Scientific excellence requires a host of ingredients: dedication, attention to detail, resilience, innovation. Each of these, in turn, relies on having a staff that’s both talented and committed to solving difficult problems.
In other words, says OMRF President Dr. Steve Prescott, “The key is people. They have to believe in the scientific mission of the institution. And they have to be excited about their jobs and being here every day.”
Judging from the results of The Oklahoman newspaper’s 2017 Top Workplaces competition, OMRF’s staff is. Based on employee responses to a confidential online questionnaire, OMRF took the top spot in the category of large organizations (350-plus workers).
An independent polling firm conducts the survey, which includes as many as 800 workplaces each year. It asks workers to rate their employers on a variety of factors that include job satisfaction, management quality, pay and benefits, and opportunities for growth. The firm then uses the responses to rank employers from across Oklahoma.
In each of the previous four years of the survey, OMRF finished in the top 10. But, says OMRF Vice President of Human Resources Courtney Stevens Greenwood, this year’s top ranking is particularly special. “It’s quite an honor to be named number one by your own employees.”
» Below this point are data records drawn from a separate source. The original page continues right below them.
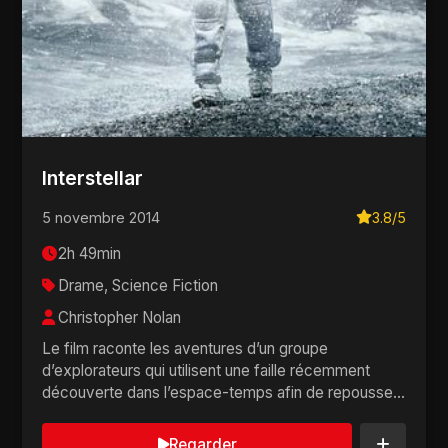
Interstellar
5 novembre 2014
3.8/5
2h 49min
Drame, Science Fiction
Christopher Nolan
Le film raconte les aventures d’un groupe
d’explorateurs qui utilisent une faille récemment
découverte dans l’espace-temps afin de repousser
l...
Regarder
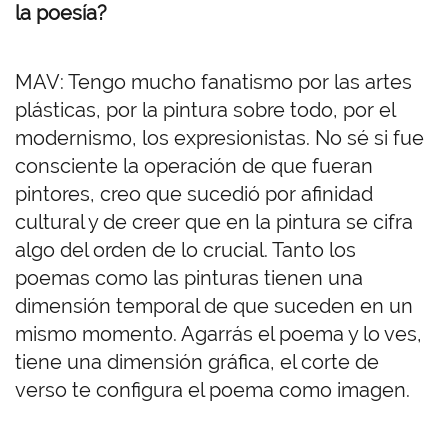
la poesía?
MAV: Tengo mucho fanatismo por las artes
plásticas, por la pintura sobre todo, por el
modernismo, los expresionistas. No sé si fue
consciente la operación de que fueran
pintores, creo que sucedió por afinidad
cultural y de creer que en la pintura se cifra
algo del orden de lo crucial. Tanto los
poemas como las pinturas tienen una
dimensión temporal de que suceden en un
mismo momento. Agarrás el poema y lo ves,
tiene una dimensión gráfica, el corte de
verso te configura el poema como imagen.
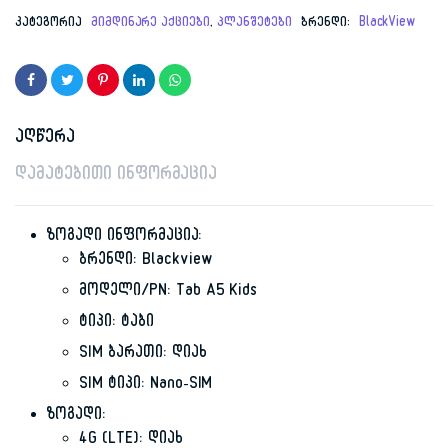
price
price
კატეგორია
მიმდინარე აქციები
,
პლანშეტები
ბრენდი:
BlackView
was:
is:
699.00 ₾.
299.00 ₾.
აღწერა
დამატებითი ინფორმაცია
ზოგადი ინფორმაცია:
ბრენდი: Blackview
მოდელი/PN: Tab A5 Kids
ტიპი: ტაბი
SIM ბარათი: დიახ
SIM ტიპი: Nano-SIM
ზოგადი:
4G (LTE): დიახ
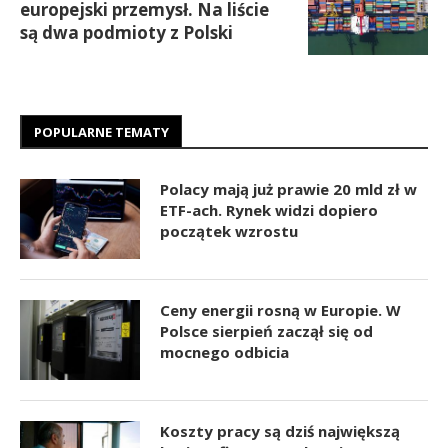
europejski przemysł. Na liście
są dwa podmioty z Polski
POPULARNE TEMATY
Polacy mają już prawie 20 mld zł w
ETF-ach. Rynek widzi dopiero
początek wzrostu
Ceny energii rosną w Europie. W
Polsce sierpień zaczął się od
mocnego odbicia
Koszty pracy są dziś największą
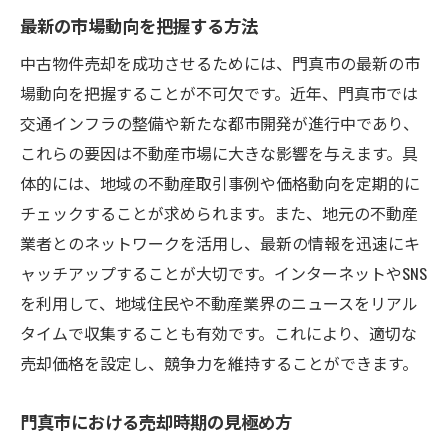
最新の市場動向を把握する方法
中古物件売却を成功させるためには、門真市の最新の市
場動向を把握することが不可欠です。近年、門真市では
交通インフラの整備や新たな都市開発が進行中であり、
これらの要因は不動産市場に大きな影響を与えます。具
体的には、地域の不動産取引事例や価格動向を定期的に
チェックすることが求められます。また、地元の不動産
業者とのネットワークを活用し、最新の情報を迅速にキ
ャッチアップすることが大切です。インターネットやSNS
を利用して、地域住民や不動産業界のニュースをリアル
タイムで収集することも有効です。これにより、適切な
売却価格を設定し、競争力を維持することができます。
門真市における売却時期の見極め方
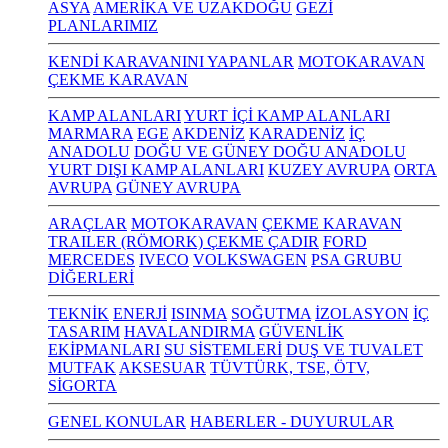
ASYA
AMERİKA VE UZAKDOĞU
GEZİ
PLANLARIMIZ
KENDİ KARAVANINI YAPANLAR
MOTOKARAVAN
ÇEKME KARAVAN
KAMP ALANLARI
YURT İÇİ KAMP ALANLARI
MARMARA
EGE
AKDENİZ
KARADENİZ
İÇ
ANADOLU
DOĞU VE GÜNEY DOĞU ANADOLU
YURT DIŞI KAMP ALANLARI
KUZEY AVRUPA
ORTA
AVRUPA
GÜNEY AVRUPA
ARAÇLAR
MOTOKARAVAN
ÇEKME KARAVAN
TRAILER (RÖMORK) ÇEKME ÇADIR
FORD
MERCEDES
IVECO
VOLKSWAGEN
PSA GRUBU
DİĞERLERİ
TEKNİK
ENERJİ
ISINMA
SOĞUTMA
İZOLASYON
İÇ
TASARIM
HAVALANDIRMA
GÜVENLİK
EKİPMANLARI
SU SİSTEMLERİ
DUŞ VE TUVALET
MUTFAK
AKSESUAR
TÜVTÜRK, TSE, ÖTV,
SİGORTA
GENEL KONULAR
HABERLER - DUYURULAR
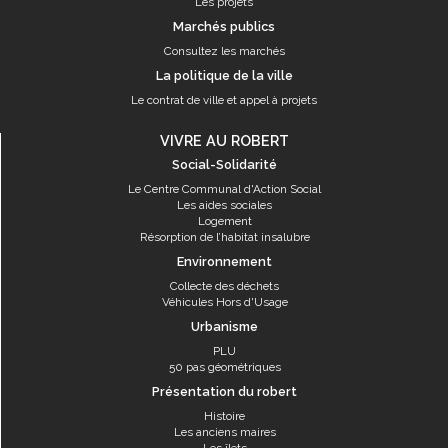
Les projets
Marchés publics
Consultez les marchés
La politique de la ville
Le contrat de ville et appel à projets
VIVRE AU ROBERT
Social-Solidarité
Le Centre Communal d'Action Social
Les aides sociales
Logement
Résorption de l’habitat insalubre
Environnement
Collecte des déchets
Véhicules Hors d'Usage
Urbanisme
PLU
50 pas géométriques
Présentation du robert
Histoire
Les anciens maires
One of the factors that makes OMRF special, she says, is the diversity of the workforce. “We have employees here from almost 30 different countries,” she says. “They bring fresh ideas and different approaches, and that really supercharges our organization.”
To encourage co-workers to get to know one another, OMRF holds monthly “First Thirstday” gatherings. They’re foundation-wide events with free food and beverages, and some months they feature a trivia contest or a musical performance by an employee. “The idea is to create opportunities for staff from different parts of OMRF to bump into one another in a fun, low-pressure setting,” says Greenwood.
Another hub is OMRF’s employee fitness center, which offers boot camps, yoga and fitness classes like Zumba and kick-boxing. By participating in fitness challenges, they can earn “LifeLab” points, which can translate into year-end financial rewards.
For OMRF scientist Dr. Chris Sansam, who came to OMRF from the Massachusetts Institute of Technology in 2010, even small things can help take some of the stress out of work. “I’ve had jobs in the past where I had to walk 15-20 minutes from my car to my office,” he says. “It really makes a difference in your day when you can park just steps away from the entrance to your building.”
Accounting clerk Nancy Flesher says OMRF’s generous vacation and sick leave policies make a major difference in her life. “I’m a caregiver for my elderly mother, and OMRF has given me the flexibility to take the time I need to spend with her and still do my job. That’s important to me.”
While perks are nice, says Sansam, ultimately, they’re secondary. “When I came to OMRF, I noticed right away that the people who work here—at all levels—really care about doing a good job. When you see that attitude around you day after day, it makes you want to do a better job yourself.”